Para Mirands, a tentativa de “tornar o house preto de novo” (ou “make house black again”, folgança que se tornou estampa de camisetas e bonés), por enquanto, se restringe somente ao underground.
A DJ e produtora Paulete Lindacelva, que começou a lucrar destaque em clubes e festivais paulistanos nos últimos anos por sua intimidade com o house, relata que a experiência em espaços cada vez mais comerciais é dissemelhante das festas menores.
“Percebo que a falta de alcance das pessoas que frequentam esses lugares acaba penalizando quem está por trás mostrando seu trabalho”, diz a artista. “São pessoas que não se preocupam muito de entender quais os contextos, quais as narrativas que contribuíram para que essas sonoridades hoje existam.”
Em julho deste ano, Paulete lançou seu primeiro trabalho de estúdio, o EP “Guabiraba Chicago”. O título faz referência ao bairro onde morava, no Recife, e à cidade de origem da house music. “Quando eu me aproximo de uma vez que o house surgiu, me dá uma espécie de saudosismo de alguma coisa que eu não vivi mas que me interessa muito, esteticamente e politicamente”, diz. “E na Guabiraba, mesmo que com outras sonoridades, também existia esse envolvente de dança, de corpos LGBT. Achei que era o momento de aproximar esses dois lugares.”
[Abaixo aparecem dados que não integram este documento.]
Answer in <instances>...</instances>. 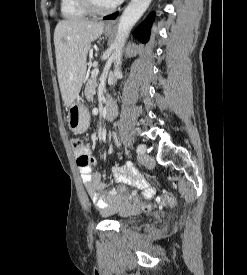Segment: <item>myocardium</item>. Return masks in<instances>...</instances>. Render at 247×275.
Masks as SVG:
<instances>
[{
  "label": "myocardium",
  "mask_w": 247,
  "mask_h": 275,
  "mask_svg": "<svg viewBox=\"0 0 247 275\" xmlns=\"http://www.w3.org/2000/svg\"><path fill=\"white\" fill-rule=\"evenodd\" d=\"M78 3L82 8H84L88 13L93 15H106L114 11L118 4H114L109 8H100L96 5L94 0H78Z\"/></svg>",
  "instance_id": "1"
}]
</instances>
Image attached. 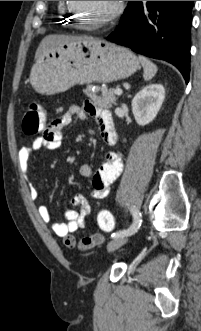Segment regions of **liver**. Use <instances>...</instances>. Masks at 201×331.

Para Paulete, a volta do house é proveniente numa pista que sempre se renova. “Na minha opinião, nunca houve um declínio dessas sonoridades da dance music. Mas estamos num momento específico em que os corpos, as figurinhas da pista, estão olhando para essa sonoridade.”
Além da Novo Affair, os dois DJs destacam festas uma vez que Pista Quente, Sangra Muta e Dando uma vez que espaços que também estão apostando no house, e em diversas outras sonoridades também fluidas e mais groovadas. “São eventos que estão reunindo as coisas do agora”, afirma Paulete.